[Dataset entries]
====

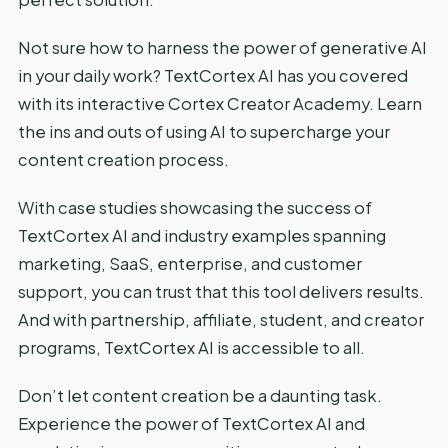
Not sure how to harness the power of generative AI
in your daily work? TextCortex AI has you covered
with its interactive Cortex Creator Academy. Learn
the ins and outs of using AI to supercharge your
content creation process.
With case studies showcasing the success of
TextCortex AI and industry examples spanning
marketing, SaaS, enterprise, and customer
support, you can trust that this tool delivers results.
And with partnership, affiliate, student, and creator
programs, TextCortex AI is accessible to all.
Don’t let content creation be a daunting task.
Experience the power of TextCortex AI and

====

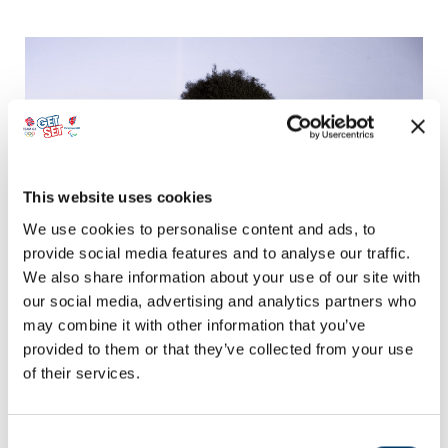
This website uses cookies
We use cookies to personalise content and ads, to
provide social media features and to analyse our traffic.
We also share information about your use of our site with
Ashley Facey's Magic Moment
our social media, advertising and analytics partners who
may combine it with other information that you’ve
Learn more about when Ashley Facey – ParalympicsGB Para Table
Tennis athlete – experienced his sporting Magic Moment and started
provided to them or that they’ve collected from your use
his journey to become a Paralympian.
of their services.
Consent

====

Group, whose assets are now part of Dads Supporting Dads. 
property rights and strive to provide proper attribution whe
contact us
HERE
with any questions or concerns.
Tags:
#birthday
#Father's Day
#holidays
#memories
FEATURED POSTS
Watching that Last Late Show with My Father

====

* Exercise goal:
When you reach the line holding "property rights and" in the records above, begin reproducing exactly, stop after the line holding "Watching that Last Late Show with My Father", and output nothing else.

* Written answer:
property rights and strive to provide proper attribution whe
contact us
HERE
with any questions or concerns.
Tags:
#birthday
#Father's Day
#holidays
#memories
FEATURED POSTS
Watching that Last Late Show with My Father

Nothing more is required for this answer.